What's Needed For Freedom In the Cloud?
jrepin writes "Georg Greve from Free Software Foundation Europe has often been asked to explain what he considers necessary prerequisites for an open, free, sustainable approach toward what is often called 'The Cloud,' or also 'Software as a Service.' He gives 7 ingredients that are necessary for freedom in the cloud. For example, 'it should be illegal to change privacy policies on users without their explicit consent. They need to know what is changing, and how, and what will be the resulting level of privacy they enjoy – in the same clear, transparent and understandable manner.'"
That's all you need for freedom..
There needs to be lots of choices for users, and an easy, free way to transfer all data from one company to another. Otherwise all the disclosure in the world is meaningless, since they can hold your data hostage to make you accept their new terms.
Don't trust a third party with your information and data. Memory and storage are dirt cheap, pipes are fat and the cloud is just gee-whiz yet redundant technology.
Like any cloud, it will soon vanish, never to be seen again.
Judging from the "Error establishing a database connection" message I'm getting, the cloud is already gone.
When our name is on the back of your car, we're behind you all the way!
How about we start with sustainable database connections?
Faith is a willingness to accept something w/o complete proof and to act on it. Reason allows you to correct that faith.
Sounds like you need Ubuntu One. Just the free package gets you 5GB and access via Android/iOS.
http://one.ubuntu.com/
So I got to read the article, and the author lists a bunch of good, desirable things there. But none of them will happen until the businesses that provide those cloud services are forced to listen to wishes of the clients.
However majority of clients are not very wise in terms of network security (or anything else, as matter of fact.) So those companies will always have plentiful harvest of suckers, and that's who they will focus on. If you are a green-skinned geek in glasses you are not their audience, and your whimpering that "their service is not perfect" will be summarily ignored.
Geeks can't use the cloud, basically. Anyone who does that surrenders a bit of his|her|its privacy, and on top of that has to obey the arbitrary rules that are imposed by those companies. The only solution is not to play.
I did just that last night. I needed to change the email on Yahoo to something else. I type the name in, and I get in return "#604,E4 This email address is blocked by owner." No help anywhere; other people report this error too, with no resolution.
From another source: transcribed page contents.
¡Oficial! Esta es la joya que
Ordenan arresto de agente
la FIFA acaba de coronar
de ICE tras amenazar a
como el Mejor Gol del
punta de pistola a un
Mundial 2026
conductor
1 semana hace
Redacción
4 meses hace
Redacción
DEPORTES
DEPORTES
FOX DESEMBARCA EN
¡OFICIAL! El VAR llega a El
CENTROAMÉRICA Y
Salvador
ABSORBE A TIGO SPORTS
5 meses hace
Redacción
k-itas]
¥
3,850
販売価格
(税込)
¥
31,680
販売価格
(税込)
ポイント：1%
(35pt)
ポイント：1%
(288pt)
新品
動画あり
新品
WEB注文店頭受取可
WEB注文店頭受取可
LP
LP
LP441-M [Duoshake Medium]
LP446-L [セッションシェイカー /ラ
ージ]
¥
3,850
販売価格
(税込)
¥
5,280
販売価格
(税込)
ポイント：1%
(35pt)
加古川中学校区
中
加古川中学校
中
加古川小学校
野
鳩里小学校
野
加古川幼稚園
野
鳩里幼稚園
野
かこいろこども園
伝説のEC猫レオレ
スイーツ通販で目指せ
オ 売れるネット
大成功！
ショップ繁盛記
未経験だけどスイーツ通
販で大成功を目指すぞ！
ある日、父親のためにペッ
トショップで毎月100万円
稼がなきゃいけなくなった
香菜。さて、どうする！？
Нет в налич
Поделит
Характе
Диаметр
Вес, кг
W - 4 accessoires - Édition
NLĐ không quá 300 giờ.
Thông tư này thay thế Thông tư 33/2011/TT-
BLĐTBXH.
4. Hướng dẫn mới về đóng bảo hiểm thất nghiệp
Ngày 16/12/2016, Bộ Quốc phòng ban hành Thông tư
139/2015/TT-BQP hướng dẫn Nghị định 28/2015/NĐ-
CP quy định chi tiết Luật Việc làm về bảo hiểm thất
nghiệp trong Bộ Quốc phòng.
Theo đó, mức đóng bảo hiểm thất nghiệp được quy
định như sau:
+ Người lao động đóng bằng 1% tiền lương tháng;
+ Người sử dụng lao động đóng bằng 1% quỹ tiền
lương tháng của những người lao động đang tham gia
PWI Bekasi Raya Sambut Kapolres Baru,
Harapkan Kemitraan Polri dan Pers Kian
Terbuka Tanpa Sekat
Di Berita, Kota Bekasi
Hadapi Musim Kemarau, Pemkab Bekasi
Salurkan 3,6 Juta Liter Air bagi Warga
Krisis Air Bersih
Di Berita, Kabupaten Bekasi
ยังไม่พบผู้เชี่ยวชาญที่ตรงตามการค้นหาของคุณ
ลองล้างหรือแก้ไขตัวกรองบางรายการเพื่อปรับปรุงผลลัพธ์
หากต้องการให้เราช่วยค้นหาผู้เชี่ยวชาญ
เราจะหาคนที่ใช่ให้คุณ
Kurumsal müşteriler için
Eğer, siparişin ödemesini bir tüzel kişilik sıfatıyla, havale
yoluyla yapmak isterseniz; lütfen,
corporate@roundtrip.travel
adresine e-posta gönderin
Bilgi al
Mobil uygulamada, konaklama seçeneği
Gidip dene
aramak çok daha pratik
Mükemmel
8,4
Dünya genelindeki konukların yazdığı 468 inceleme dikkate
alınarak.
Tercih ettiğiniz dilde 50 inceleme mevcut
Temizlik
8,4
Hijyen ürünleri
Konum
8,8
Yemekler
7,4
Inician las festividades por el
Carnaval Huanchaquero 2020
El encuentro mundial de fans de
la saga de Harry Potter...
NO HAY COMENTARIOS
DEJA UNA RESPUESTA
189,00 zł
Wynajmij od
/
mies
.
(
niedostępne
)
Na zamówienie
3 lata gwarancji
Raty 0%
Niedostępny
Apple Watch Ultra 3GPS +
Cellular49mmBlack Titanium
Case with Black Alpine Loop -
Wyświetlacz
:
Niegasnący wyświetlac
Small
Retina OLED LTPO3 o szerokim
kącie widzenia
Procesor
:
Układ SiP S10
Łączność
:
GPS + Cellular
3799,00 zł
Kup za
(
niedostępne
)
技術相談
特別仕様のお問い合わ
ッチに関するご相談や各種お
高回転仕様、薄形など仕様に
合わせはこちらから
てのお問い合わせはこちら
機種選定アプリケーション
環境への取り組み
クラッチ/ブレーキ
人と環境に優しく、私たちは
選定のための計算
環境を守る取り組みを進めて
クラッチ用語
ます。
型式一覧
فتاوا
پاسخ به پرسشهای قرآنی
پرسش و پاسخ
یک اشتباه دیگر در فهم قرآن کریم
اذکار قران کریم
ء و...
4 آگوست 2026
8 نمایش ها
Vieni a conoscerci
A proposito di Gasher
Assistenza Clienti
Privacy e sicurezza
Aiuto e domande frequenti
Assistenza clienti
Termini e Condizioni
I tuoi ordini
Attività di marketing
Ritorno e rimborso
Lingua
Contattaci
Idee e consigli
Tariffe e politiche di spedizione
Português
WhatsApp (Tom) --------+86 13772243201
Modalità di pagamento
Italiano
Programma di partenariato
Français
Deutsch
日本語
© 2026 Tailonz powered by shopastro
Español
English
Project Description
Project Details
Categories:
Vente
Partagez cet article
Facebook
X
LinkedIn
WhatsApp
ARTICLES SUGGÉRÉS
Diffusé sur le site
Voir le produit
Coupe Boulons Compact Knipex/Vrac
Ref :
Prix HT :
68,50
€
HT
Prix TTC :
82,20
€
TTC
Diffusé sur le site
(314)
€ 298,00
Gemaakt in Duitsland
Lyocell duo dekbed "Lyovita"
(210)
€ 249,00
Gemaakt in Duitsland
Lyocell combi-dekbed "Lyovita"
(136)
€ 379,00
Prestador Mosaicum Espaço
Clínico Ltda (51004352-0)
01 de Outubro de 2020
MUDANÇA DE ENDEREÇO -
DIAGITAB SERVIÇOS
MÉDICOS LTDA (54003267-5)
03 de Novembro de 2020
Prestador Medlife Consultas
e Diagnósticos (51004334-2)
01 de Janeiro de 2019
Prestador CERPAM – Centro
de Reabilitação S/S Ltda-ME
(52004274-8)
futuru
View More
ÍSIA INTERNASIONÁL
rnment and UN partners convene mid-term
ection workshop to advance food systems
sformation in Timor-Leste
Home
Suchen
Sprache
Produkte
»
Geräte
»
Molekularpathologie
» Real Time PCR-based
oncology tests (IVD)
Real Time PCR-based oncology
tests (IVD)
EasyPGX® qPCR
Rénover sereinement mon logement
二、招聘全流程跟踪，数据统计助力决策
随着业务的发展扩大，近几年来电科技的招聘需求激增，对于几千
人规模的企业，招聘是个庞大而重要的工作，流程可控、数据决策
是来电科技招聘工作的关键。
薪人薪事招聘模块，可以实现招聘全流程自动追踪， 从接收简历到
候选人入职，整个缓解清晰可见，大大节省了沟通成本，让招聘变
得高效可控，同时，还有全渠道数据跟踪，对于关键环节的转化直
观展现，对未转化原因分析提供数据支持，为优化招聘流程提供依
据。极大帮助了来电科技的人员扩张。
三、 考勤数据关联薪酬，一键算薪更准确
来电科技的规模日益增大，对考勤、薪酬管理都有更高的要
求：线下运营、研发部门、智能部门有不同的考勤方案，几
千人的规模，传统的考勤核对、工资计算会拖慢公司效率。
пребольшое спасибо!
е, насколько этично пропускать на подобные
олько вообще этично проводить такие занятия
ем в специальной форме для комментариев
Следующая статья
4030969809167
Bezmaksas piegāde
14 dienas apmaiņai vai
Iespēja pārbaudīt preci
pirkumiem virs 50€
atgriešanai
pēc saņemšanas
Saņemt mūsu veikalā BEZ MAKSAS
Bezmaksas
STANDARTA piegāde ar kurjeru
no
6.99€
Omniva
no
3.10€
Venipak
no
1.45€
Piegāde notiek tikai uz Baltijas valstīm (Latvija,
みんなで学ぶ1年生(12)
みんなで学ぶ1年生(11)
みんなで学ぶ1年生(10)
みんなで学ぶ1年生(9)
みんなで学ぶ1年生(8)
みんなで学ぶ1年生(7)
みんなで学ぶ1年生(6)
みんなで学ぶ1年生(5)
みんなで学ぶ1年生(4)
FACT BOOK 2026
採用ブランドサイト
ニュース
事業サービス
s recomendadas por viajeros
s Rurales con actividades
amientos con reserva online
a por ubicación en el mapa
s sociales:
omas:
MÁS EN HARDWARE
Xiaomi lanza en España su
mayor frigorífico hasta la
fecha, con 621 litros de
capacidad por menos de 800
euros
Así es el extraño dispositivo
I was able to resolve that. Want to know how? I deleted the whole Yahoo profile. Google profile will be next.
Wait a minute. I'm a manager, and I've been reading a lot of case studies and watching a lot of webcasts about The Cloud. Based on all of this glorious marketing literature, I, as a manager, have absolutely no reason to doubt the safety of any data put in The Cloud.
The case studies all use words like "secure", "MD5", "RSS feeds" and "encryption" to describe the security of The Cloud. I don't know about you, but that sounds damn secure to me! Some Clouds even use SSL and HTTP. That's rock solid in my book.
And don't forget that you have to use Web Services to access The Cloud. Nothing is more secure than SOA and Web Services, with the exception of perhaps SaaS. But I think that Cloud Services 2.0 will combine the tiers into an MVC-compliant stack that uses SaaS to increase the security and partitioning of the data.
My main concern isn't with the security of The Cloud, but rather with getting my Indian team to learn all about it so we can deploy some first-generation The Cloud applications and Web Services to provide the ultimate platform upon which we can layer our business intelligence and reporting, because there are still a few verticals that we need to leverage before we can move to The Cloud 2.0.
For freedom, the cloud needs to become just a layer in the protocol, as it were.
Some rules of the global cloud layer's operation:
1. Hosters must have no rights pertaining to hosted content (except to remove it, but see 3.)
2. Hosters should have no responsibility for content.
3. Hosters should be prevented technically (e.g. by strong encryption not under their control) from knowing what content they host.
4. No hoster should host more than an unintelligible (bit-wise randomly interleaved) fragment of any content document.
5. Hosting should be provided on a mix of consolidated data-centre stores (for performance) and a massively distributed and decentralized peer network, and costs of hosting should be shared by a combination of storage markets and storage-service trading (peering) arrangements, involving the edge players as well as the large-scale players.
6. Content fragments, in co-operation with simple, standard, uniform software on each storage host, should ensure the content's own long-term survival in the cloud, via a process of periodically checking across the globally distributed storage cloud to ensure that enough copies exist and are sufficiently well distributed on reachable hosts and are stored on a mix of old reliable and newly commissioned storage hosts.
7. Access to coalesced and decrypted content should only be possible for possessors of the encryption key for the content.
Where are we going and why are we in a handbasket?